> _What the task requires_
What's wanted is the full listing, reproduced exactly.

(Given data begins)

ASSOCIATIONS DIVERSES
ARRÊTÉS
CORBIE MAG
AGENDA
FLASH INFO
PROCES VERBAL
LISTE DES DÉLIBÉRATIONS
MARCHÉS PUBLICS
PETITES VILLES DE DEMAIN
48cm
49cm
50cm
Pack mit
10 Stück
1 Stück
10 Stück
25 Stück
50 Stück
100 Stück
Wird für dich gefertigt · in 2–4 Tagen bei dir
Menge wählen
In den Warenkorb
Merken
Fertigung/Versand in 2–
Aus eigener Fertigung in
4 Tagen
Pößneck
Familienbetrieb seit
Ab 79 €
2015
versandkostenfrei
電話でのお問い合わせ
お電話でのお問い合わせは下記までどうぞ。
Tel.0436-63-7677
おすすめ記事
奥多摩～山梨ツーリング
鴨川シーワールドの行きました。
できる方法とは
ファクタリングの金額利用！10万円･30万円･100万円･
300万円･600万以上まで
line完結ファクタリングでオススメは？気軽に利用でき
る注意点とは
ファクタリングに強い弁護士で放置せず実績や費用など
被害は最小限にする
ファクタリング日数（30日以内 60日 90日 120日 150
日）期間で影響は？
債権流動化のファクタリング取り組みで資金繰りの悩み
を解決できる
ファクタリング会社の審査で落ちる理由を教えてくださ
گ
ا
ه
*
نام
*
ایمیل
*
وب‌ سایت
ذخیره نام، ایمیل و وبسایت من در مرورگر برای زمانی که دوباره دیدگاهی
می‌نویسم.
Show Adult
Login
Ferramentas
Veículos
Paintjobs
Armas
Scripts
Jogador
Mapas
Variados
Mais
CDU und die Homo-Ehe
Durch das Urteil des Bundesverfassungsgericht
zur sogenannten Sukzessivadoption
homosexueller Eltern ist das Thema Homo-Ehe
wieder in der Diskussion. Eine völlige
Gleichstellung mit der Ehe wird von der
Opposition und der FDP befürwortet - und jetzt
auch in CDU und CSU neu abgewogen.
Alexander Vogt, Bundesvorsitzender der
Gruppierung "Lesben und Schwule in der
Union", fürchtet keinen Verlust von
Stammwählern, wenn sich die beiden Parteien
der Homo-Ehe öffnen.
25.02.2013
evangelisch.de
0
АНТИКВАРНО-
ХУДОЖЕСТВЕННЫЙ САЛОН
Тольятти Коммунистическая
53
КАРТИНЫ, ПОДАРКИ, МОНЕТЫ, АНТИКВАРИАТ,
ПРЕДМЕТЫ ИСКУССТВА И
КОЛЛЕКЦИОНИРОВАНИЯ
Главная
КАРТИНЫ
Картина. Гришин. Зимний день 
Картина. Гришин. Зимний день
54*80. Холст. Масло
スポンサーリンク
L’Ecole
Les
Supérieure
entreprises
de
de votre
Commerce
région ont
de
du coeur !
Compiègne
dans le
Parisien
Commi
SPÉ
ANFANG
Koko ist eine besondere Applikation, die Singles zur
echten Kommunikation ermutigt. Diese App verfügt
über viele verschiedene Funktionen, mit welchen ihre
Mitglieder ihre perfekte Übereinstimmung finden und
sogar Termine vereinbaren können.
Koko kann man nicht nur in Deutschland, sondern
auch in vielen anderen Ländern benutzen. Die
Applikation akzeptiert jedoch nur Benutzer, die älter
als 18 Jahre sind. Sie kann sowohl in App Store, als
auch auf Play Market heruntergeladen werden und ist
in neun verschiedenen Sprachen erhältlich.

(Given data ends)

> _Exercise answer_
ASSOCIATIONS DIVERSES
ARRÊTÉS
CORBIE MAG
AGENDA
FLASH INFO
PROCES VERBAL
LISTE DES DÉLIBÉRATIONS
MARCHÉS PUBLICS
PETITES VILLES DE DEMAIN
48cm
49cm
50cm
Pack mit
10 Stück
1 Stück
10 Stück
25 Stück
50 Stück
100 Stück
Wird für dich gefertigt · in 2–4 Tagen bei dir
Menge wählen
In den Warenkorb
Merken
Fertigung/Versand in 2–
Aus eigener Fertigung in
4 Tagen
Pößneck
Familienbetrieb seit
Ab 79 €
2015
versandkostenfrei
電話でのお問い合わせ
お電話でのお問い合わせは下記までどうぞ。
Tel.0436-63-7677
おすすめ記事
奥多摩～山梨ツーリング
鴨川シーワールドの行きました。
できる方法とは
ファクタリングの金額利用！10万円･30万円･100万円･
300万円･600万以上まで
line完結ファクタリングでオススメは？気軽に利用でき
る注意点とは
ファクタリングに強い弁護士で放置せず実績や費用など
被害は最小限にする
ファクタリング日数（30日以内 60日 90日 120日 150
日）期間で影響は？
債権流動化のファクタリング取り組みで資金繰りの悩み
を解決できる
ファクタリング会社の審査で落ちる理由を教えてくださ
گ
ا
ه
*
نام
*
ایمیل
*
وب‌ سایت
ذخیره نام، ایمیل و وبسایت من در مرورگر برای زمانی که دوباره دیدگاهی
می‌نویسم.
Show Adult
Login
Ferramentas
Veículos
Paintjobs
Armas
Scripts
Jogador
Mapas
Variados
Mais
CDU und die Homo-Ehe
Durch das Urteil des Bundesverfassungsgericht
zur sogenannten Sukzessivadoption
homosexueller Eltern ist das Thema Homo-Ehe
wieder in der Diskussion. Eine völlige
Gleichstellung mit der Ehe wird von der
Opposition und der FDP befürwortet - und jetzt
auch in CDU und CSU neu abgewogen.
Alexander Vogt, Bundesvorsitzender der
Gruppierung "Lesben und Schwule in der
Union", fürchtet keinen Verlust von
Stammwählern, wenn sich die beiden Parteien
der Homo-Ehe öffnen.
25.02.2013
evangelisch.de
0
АНТИКВАРНО-
ХУДОЖЕСТВЕННЫЙ САЛОН
Тольятти Коммунистическая
53
КАРТИНЫ, ПОДАРКИ, МОНЕТЫ, АНТИКВАРИАТ,
ПРЕДМЕТЫ ИСКУССТВА И
КОЛЛЕКЦИОНИРОВАНИЯ
Главная
КАРТИНЫ
Картина. Гришин. Зимний день 
Картина. Гришин. Зимний день
54*80. Холст. Масло
スポンサーリンク
L’Ecole
Les
Supérieure
entreprises
de
de votre
Commerce
région ont
de
du coeur !
Compiègne
dans le
Parisien
Commi
SPÉ
ANFANG
Koko ist eine besondere Applikation, die Singles zur
echten Kommunikation ermutigt. Diese App verfügt
über viele verschiedene Funktionen, mit welchen ihre
Mitglieder ihre perfekte Übereinstimmung finden und
sogar Termine vereinbaren können.
Koko kann man nicht nur in Deutschland, sondern
auch in vielen anderen Ländern benutzen. Die
Applikation akzeptiert jedoch nur Benutzer, die älter
als 18 Jahre sind. Sie kann sowohl in App Store, als
auch auf Play Market heruntergeladen werden und ist
in neun verschiedenen Sprachen erhältlich.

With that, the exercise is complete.